Generalized Linear Models

LinearRegression([penalty, dual, tol, C, …]) Esimator for linear_regression.
LogisticRegression([penalty, dual, tol, C, …]) Esimator for logistic_regression.
PoissonRegression([penalty, dual, tol, C, …]) Esimator for poisson_regression.

Generalized linear models are a broad class of commonly used models. These implementations scale well out to large datasets either on a single machine or distributed cluster. They can be powered by a variety of optimization algorithms and use a variety of regularizers.

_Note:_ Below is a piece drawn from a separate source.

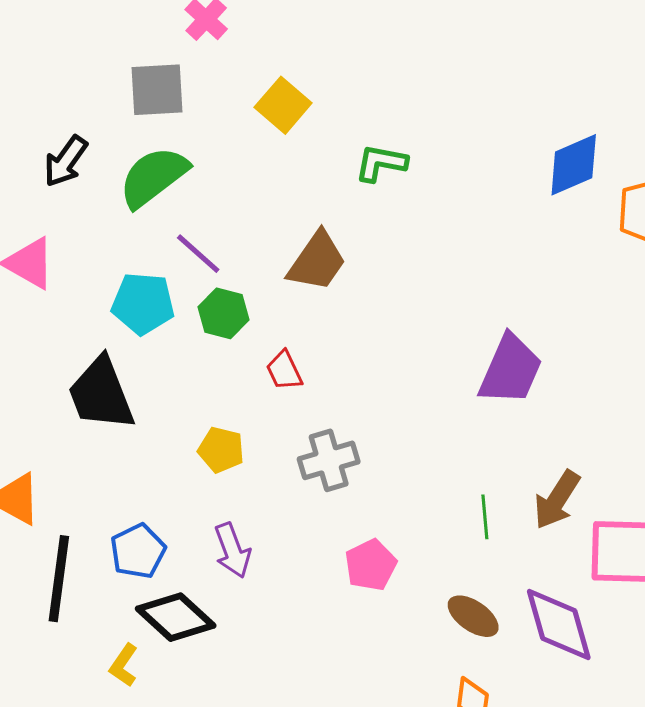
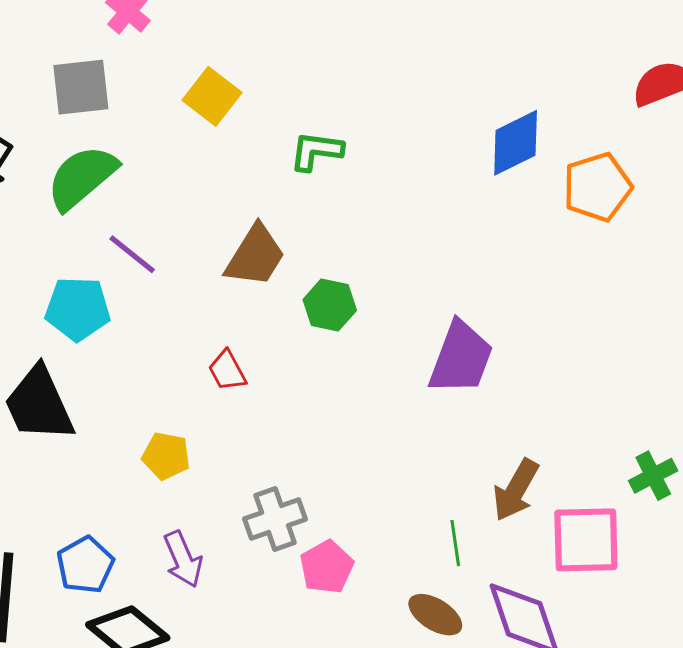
green hexagon: (223, 313) -> (330, 305), moved
gray cross: (329, 460) -> (275, 519), moved
green line: (485, 517) -> (455, 543), moved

These follow the scikit-learn estimator API, and so can be dropped into existing routines like grid search and pipelines, but are implemented externally with new, scalable algorithms and so can consume distributed dask arrays and dataframes rather than just single-machine NumPy and Pandas arrays and dataframes.

Example

In [1]: from dask_ml.linear_model import LogisticRegression

In [2]: from dask_ml.datasets import make_classification

In [3]: X, y = make_classification(chunks=50)

In [4]: lr = LogisticRegression()

In [5]: lr.fit(X, y)
Out[5]: 
LogisticRegression(C=1.0, class_weight=None, dual=False, fit_intercept=True,
          intercept_scaling=1.0, max_iter=100, multiclass='ovr', n_jobs=1,
          penalty='l2', random_state=None, solver='admm',
          solver_kwargs=None, tol=0.0001, verbose=0, warm_start=False)

Algorithms

admm(X, y[, regularizer, lamduh, rho, …]) Alternating Direction Method of Multipliers
gradient_descent(X, y[, max_iter, tol, family]) Michael Grant’s implementation of Gradient Descent.
lbfgs(X, y[, regularizer, lamduh, max_iter, …]) L-BFGS solver using scipy.optimize implementation
newton(X, y[, max_iter, tol, family]) Newtons Method for Logistic Regression.
proximal_grad(X, y[, regularizer, lamduh, …])
Parameters:

Regularizers

ElasticNet([weight]) Elastic net regularization.
L1 L1 regularization.
L2 L2 regularization.
Regularizer Abstract base class for regularization object.